For the anti-Communist community, the implications are clear. Communist China’s exploitation of the Mexican economy is directly related to the troubled U.S.-Mexican border. Anyone worried about American consumers funding the Communist military should be just as concerned about Mexican consumers doing the same thing, although admittedly on a smaller scale. A tightened border can not only save Mexican jobs, but can also greatly reduce this Communist income stream.

However, this issue goes well beyond the need for anti-Communists to pay at least some attention to the border. It also provides evidence that a tightened border – so long as it is just as stringent on Communist Chinese goods leaving the U.S. as it is on people entering it – could have a political constituency within Mexico itself, and if the estimates quoted above are accurate, said constituency could be far larger than anyone can imagine. It could even lead to outright cooperation from Mexico City on a tightened border; it would certainly remove the myth that Americans worried about the border issue are somehow anti-Hispanic.

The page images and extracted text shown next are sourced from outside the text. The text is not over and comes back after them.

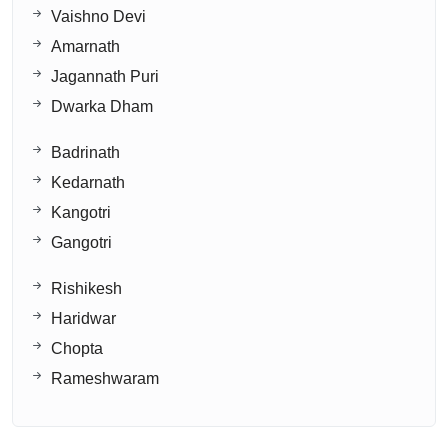
Vaishno Devi
Amarnath
Jagannath Puri
Dwarka Dham
Badrinath
Kedarnath
Kangotri
Gangotri
Rishikesh
Haridwar
Chopta
Rameshwaram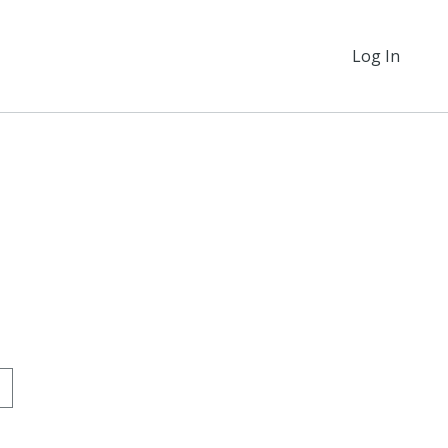
Log In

Yours truly had paid little attention to the issue of the border until September 11, 2001. That day changed plenty of minds. However, this is about more than simply the fate of the United States, as important as that is to me and my fellow Americans. This is, once again, about the Chinese Communist Party doing anything to preserve its power, and in the Second Cold War, it has already made the Mexican economy a subsequent casualty. America – and Mexico – will never be secure until the day China is free. If the two neighbors can understand that, and recognize the benefits a vigilant eye over their shared border can be for both of them, that day will come much sooner.

3 comments:

Anonymous said...

An excellent observation!
Americans, Mexicans and genuine Chinese would be grateful.
Keep up the good work.

W.L. Mackenzie Redux said...

The chinese connection to the illegals leaking through the southern border is an interesting twist...obviously Chinese slave goods "dumping" is effecting even the Mexican economy and excellerating the migrant illegal worker population north...which will ultimately break social security systems and destroy the labor market/lifestyle of Americans.....it plays like falling dominos...but I have to wonder if this is by design or just a helpful side benefit to the Chi-com monopolist racketeering

Anonymous said...

This has got to be the stupidist article I have ever read. On the one hand you point out that Chinese goods are flooding the US market and on the other hand you point out that the Chinese want to destroy the United States in a "Second Cold War." If the United States goes under, who will buy the billions of dollars of Chinese goods? It is certainly not in the Chinese interests for the United States to go under, other wise their trillions of US Dollars held at the Bank of China will go worthless and their own exporters go bankrupt. I think all of this "anti-china" rant comes from a bunch of red-neck hillbillies that cannot stand the fact that the Chinese are beating you at your own game. This "anti-China" bias seems so similar to the "anti-Japan" bias of the 1980s.